I’m trying to run a regression with a constraint to set all coefficients greater than zero. To do this, I am utilizing the nls function. However, I am having an error:
"Error in nls(formula = y ~ . – 1, data = X, start = low, lower = low, :
parameters without starting value in ‘data’: ."
I believe everything is correct here, I tried to set a lower and upper bound on all variables, so I am not sure what is wrong.
Attempt 1:
library(magrittr)
X <- data.frame(
x1 = seq(10),
x2 = seq(10),
x3 = seq(10),
x4 = seq(10),
x5 = seq(10),
y = seq(10)
)
low <- dplyr::select(X, -y) %>% names %>% lapply( function(e) 0)
up <- dplyr::select(X, -y) %>% names %>% lapply( function(e) Inf)
names(low) <- dplyr::select(X, -y) %>% names -> names(up)
fit1 <- nls(formula = y ~ . -1 , data = X,
start = low,
lower = low,
upper = up,
algorithm = "port"
)
Attempt 2:
Here I try to set the formula manually but then I get a new error:
"Error in qr(.swts * gr) :
dims [product 5] do not match the length of object [10]"
library(magrittr)
X <- data.frame(
x1 = seq(10),
x2 = seq(10),
x3 = seq(10),
x4 = seq(10),
x5 = seq(10),
y = seq(10)
)
n <- X %>% dplyr::select( -y ) %>% names %>% paste0( collapse = " + " )
f <- "y ~ %s -1" %>% sprintf( n ) %>% as.formula
low <- dplyr::select(X, -y) %>% names %>% lapply( function(e) 0)
up <- dplyr::select(X, -y) %>% names %>% lapply( function(e) Inf)
names(low) <- dplyr::select(X, -y) %>% names -> names(up)
fit1 <- nls(formula = f , data = X,
start = low,
lower = low,
upper = up,
algorithm = "port"
)
How can I fix this? Thanks!
>Solution :
1) There are several problems here:
- nls does not use the same formula notation as lm. Have fixed below.
- the example does not have identifiable parameters, i.e. they are not unique so the calculation will fail. Below we change the example.
- although 0 starting values seem to work here in general numeric optimization with constraints tends to work better if the starting values are in the interior of the feasible region.
Using the above we have
set.seed(123)
X <- data.frame(
x1 = rnorm(10),
x2 = rnorm(10),
x3 = rnorm(10),
x4 = rnorm(10),
x5 = rnorm(10),
y = rnorm(10)
)
fo <- y ~ b1 * x1 + b2 * x2 + b3 * x3 + b4 * x4 + b5 * x5
st <- c(b1 = 1, b2 = 1, b3 = 1, b4 = 1, b5 = 1)

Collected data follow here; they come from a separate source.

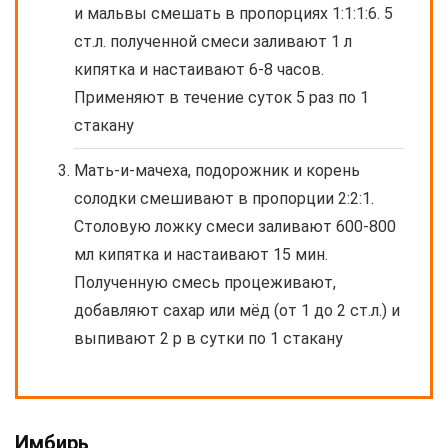
и мальвы смешать в пропорциях 1:1:1:6. 5
ст.л. полученной смеси заливают 1 л
кипятка и настаивают 6-8 часов.
Применяют в течение суток 5 раз по 1
стакану
Мать-и-мачеха, подорожник и корень
солодки смешивают в пропорции 2:2:1.
Столовую ложку смеси заливают 600-800
мл кипятка и настаивают 15 мин.
Полученную смесь процеживают,
добавляют сахар или мёд (от 1 до 2 ст.л.) и
выпивают 2 р в сутки по 1 стакану
Имбирь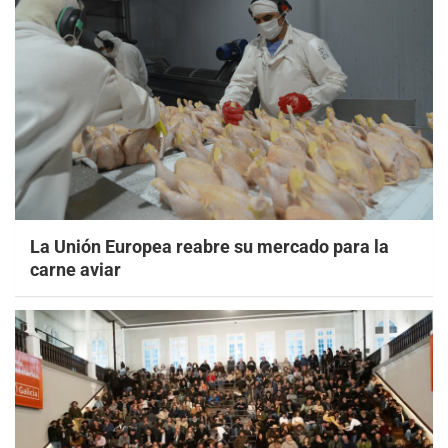
La Unión Europea reabre su mercado para la
carne aviar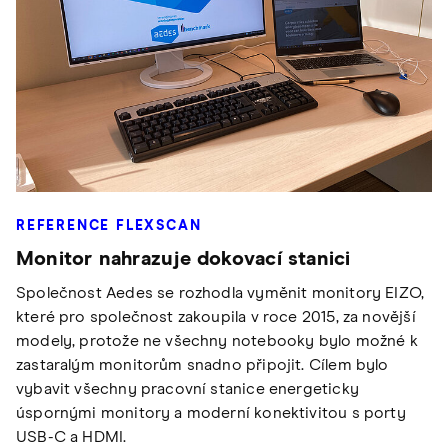
REFERENCE FLEXSCAN
Monitor nahrazuje dokovací stanici
Společnost Aedes se rozhodla vyměnit monitory EIZO,
které pro společnost zakoupila v roce 2015, za novější
modely, protože ne všechny notebooky bylo možné k
zastaralým monitorům snadno připojit. Cílem bylo
vybavit všechny pracovní stanice energeticky
úspornými monitory a moderní konektivitou s porty
USB-C a HDMI.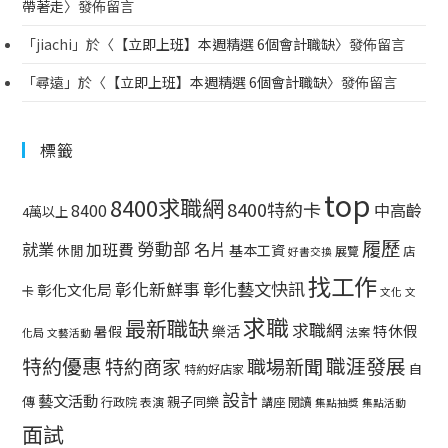
帶著走
〉發佈留言
「
jiachi
」於〈
【立即上班】本週精選 6個會計職缺
〉發佈留言
「
尋遠
」於〈
【立即上班】本週精選 6個會計職缺
〉發佈留言
標籤
top
8400求職網
8400特約卡
中高齡
8400
4萬以上
履歷
勞動部
就業
名片
加班費
基本工資
休閒
展覽
店
好書交換
找工作
彰化藝文快訊
彰化新鮮事
彰化文化局
卡
文化
文
求職
最新職缺
求職網
特休假
暑假
樂活
法案
化局
文藝活動
特約優惠
職涯發展
特約商家
職場新聞
自
特約好店家
設計
藝文活動
傳
親子同樂
行政院
表演
講座
閱讀
集點抽獎
集點活動
面試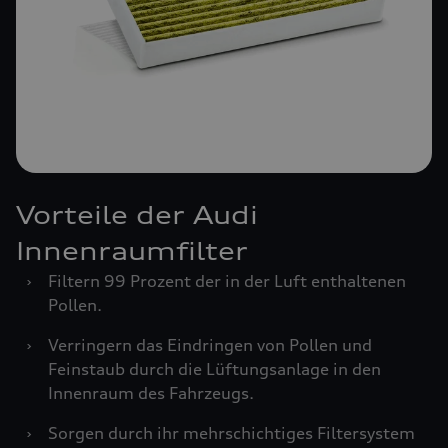
Vorteile der Audi
Innenraumfilter
›
Filtern 99 Prozent der in der Luft enthaltenen
Pollen.
›
Verringern das Eindringen von Pollen und
Feinstaub durch die Lüftungsanlage in den
Innenraum des Fahrzeugs.
›
Sorgen durch ihr mehrschichtiges Filtersystem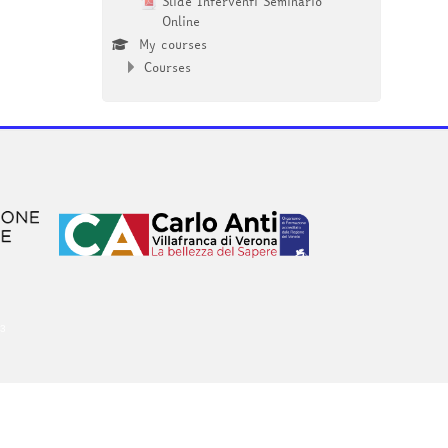
Slide Interventi Seminario
Online
My courses
Courses
o3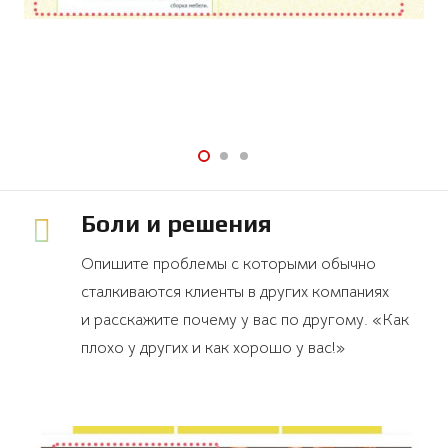
Боли и решения
Опишите проблемы с которыми обычно
сталкиваются клиенты в других компаниях
и расскажите почему у вас по другому. «Как
плохо у других и как хорошо у вас!»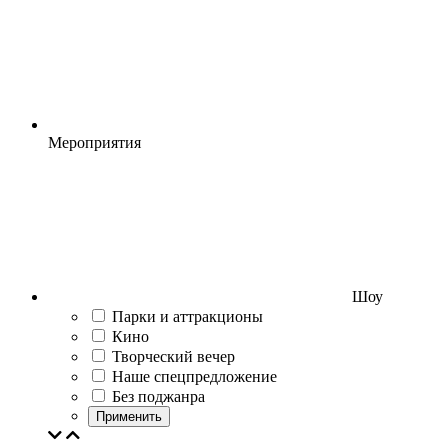
Мероприятия
Шоу
Парки и аттракционы
Кино
Творческий вечер
Наше спецпредложение
Без поджанра
Применить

nls(fo, X, start = st, lower = numeric(5), algorithm = "port")
giving:
Nonlinear regression model
model: y ~ b1 * x1 + b2 * x2 + b3 * x3 + b4 * x4 + b5 * x5
data: X
b1 b2 b3 b4 b5
0.0000 0.1222 0.0000 0.2338 0.1457
residual sum-of-squares: 6.477
Algorithm "port", convergence message: relative convergence (4)
2) The nnls (non-negative least squares) package can do this directly. We use X defined in (1).
nnls(as.matrix(X[-6]), X$y)
giving the following
Nonnegative least squares model
x estimates: 0 0.1221646 0 0.2337857 0.1457373
residual sum-of-squares: 6.477
reason terminated: The solution has been computed sucessfully.